Stored data entries
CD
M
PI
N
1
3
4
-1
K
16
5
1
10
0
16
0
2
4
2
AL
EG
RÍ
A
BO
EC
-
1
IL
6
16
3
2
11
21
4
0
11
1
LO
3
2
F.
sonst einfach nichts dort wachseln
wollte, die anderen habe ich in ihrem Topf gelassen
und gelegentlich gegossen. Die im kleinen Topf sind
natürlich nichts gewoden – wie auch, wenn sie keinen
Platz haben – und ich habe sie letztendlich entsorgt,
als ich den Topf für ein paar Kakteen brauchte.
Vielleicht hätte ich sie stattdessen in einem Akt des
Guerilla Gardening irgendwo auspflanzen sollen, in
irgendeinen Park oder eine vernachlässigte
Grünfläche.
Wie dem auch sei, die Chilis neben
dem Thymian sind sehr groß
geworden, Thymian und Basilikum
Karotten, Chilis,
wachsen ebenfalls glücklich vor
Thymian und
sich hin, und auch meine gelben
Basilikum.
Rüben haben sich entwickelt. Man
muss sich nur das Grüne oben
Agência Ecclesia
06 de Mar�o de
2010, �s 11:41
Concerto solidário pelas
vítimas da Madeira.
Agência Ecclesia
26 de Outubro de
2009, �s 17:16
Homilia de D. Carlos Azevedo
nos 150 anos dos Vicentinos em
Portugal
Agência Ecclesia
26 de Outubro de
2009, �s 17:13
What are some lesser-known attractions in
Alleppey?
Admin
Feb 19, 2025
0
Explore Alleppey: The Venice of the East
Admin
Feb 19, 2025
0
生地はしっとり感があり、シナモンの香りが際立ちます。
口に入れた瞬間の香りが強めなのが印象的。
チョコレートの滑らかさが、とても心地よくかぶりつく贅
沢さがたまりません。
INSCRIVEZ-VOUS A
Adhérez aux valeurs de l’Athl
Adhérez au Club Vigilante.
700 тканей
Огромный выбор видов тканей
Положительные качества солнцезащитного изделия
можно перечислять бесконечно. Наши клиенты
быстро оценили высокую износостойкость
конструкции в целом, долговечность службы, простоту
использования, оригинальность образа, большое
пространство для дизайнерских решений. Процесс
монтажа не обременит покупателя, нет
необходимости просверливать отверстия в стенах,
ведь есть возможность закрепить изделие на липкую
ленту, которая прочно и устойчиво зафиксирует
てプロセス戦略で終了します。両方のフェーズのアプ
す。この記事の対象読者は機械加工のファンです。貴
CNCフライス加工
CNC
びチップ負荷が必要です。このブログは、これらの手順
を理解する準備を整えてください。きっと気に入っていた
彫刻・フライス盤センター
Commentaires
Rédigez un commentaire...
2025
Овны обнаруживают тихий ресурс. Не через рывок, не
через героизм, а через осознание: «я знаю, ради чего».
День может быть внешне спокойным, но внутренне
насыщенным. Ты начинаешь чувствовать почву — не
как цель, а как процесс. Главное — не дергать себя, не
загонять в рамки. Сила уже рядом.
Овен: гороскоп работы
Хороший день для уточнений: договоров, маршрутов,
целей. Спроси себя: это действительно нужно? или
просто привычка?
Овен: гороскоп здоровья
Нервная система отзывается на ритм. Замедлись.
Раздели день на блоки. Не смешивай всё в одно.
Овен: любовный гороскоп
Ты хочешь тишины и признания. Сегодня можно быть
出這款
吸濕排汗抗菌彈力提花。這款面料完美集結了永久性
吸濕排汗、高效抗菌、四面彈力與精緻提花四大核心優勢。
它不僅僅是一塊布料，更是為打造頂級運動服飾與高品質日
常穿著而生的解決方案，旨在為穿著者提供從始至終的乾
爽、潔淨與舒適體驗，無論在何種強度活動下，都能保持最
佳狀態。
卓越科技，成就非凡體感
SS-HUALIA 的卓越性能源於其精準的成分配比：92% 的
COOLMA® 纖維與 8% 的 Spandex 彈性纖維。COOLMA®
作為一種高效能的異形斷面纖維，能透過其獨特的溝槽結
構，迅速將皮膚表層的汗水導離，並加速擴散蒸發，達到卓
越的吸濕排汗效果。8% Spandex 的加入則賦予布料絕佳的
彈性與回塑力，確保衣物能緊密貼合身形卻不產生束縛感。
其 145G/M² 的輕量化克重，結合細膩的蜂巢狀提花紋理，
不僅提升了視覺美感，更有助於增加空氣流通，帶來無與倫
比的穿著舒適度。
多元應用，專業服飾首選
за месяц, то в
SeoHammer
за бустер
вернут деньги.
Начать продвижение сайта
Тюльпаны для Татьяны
--
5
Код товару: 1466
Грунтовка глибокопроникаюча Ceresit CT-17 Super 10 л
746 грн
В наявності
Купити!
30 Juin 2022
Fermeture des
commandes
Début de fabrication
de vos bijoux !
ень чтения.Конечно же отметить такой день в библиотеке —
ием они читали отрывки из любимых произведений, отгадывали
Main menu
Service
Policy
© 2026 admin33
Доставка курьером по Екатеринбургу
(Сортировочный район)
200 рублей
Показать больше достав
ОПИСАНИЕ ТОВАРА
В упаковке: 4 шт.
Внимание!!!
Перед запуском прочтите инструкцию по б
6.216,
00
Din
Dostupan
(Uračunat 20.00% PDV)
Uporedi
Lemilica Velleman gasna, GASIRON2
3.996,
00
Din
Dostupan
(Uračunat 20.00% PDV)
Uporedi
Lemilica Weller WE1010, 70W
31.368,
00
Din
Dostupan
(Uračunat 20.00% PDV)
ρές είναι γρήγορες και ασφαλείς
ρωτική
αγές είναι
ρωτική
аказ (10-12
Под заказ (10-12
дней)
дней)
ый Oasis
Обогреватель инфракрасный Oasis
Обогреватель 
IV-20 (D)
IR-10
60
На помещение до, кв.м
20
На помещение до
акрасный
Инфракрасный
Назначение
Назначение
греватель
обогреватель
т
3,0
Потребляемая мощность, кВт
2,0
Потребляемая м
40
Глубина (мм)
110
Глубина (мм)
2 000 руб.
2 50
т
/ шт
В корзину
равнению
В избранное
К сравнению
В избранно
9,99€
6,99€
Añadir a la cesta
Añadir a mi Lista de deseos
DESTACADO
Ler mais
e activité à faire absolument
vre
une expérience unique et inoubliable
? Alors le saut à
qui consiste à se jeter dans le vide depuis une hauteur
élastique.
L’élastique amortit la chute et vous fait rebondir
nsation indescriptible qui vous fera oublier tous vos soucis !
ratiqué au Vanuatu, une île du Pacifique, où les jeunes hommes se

* Prompt *
Reproduce, character for character, only the lines of the preceding data that start at the line with "Доставка курьером по Екатеринбургу" and end at the line with "ratiqué au Vanuatu, une", both included.

* Your response *
Доставка курьером по Екатеринбургу
(Сортировочный район)
200 рублей
Показать больше достав
ОПИСАНИЕ ТОВАРА
В упаковке: 4 шт.
Внимание!!!
Перед запуском прочтите инструкцию по б
6.216,
00
Din
Dostupan
(Uračunat 20.00% PDV)
Uporedi
Lemilica Velleman gasna, GASIRON2
3.996,
00
Din
Dostupan
(Uračunat 20.00% PDV)
Uporedi
Lemilica Weller WE1010, 70W
31.368,
00
Din
Dostupan
(Uračunat 20.00% PDV)
ρές είναι γρήγορες και ασφαλείς
ρωτική
αγές είναι
ρωτική
аказ (10-12
Под заказ (10-12
дней)
дней)
ый Oasis
Обогреватель инфракрасный Oasis
Обогреватель 
IV-20 (D)
IR-10
60
На помещение до, кв.м
20
На помещение до
акрасный
Инфракрасный
Назначение
Назначение
греватель
обогреватель
т
3,0
Потребляемая мощность, кВт
2,0
Потребляемая м
40
Глубина (мм)
110
Глубина (мм)
2 000 руб.
2 50
т
/ шт
В корзину
равнению
В избранное
К сравнению
В избранно
9,99€
6,99€
Añadir a la cesta
Añadir a mi Lista de deseos
DESTACADO
Ler mais
e activité à faire absolument
vre
une expérience unique et inoubliable
? Alors le saut à
qui consiste à se jeter dans le vide depuis une hauteur
élastique.
L’élastique amortit la chute et vous fait rebondir
nsation indescriptible qui vous fera oublier tous vos soucis !
ratiqué au Vanuatu, une île du Pacifique, où les jeunes hommes se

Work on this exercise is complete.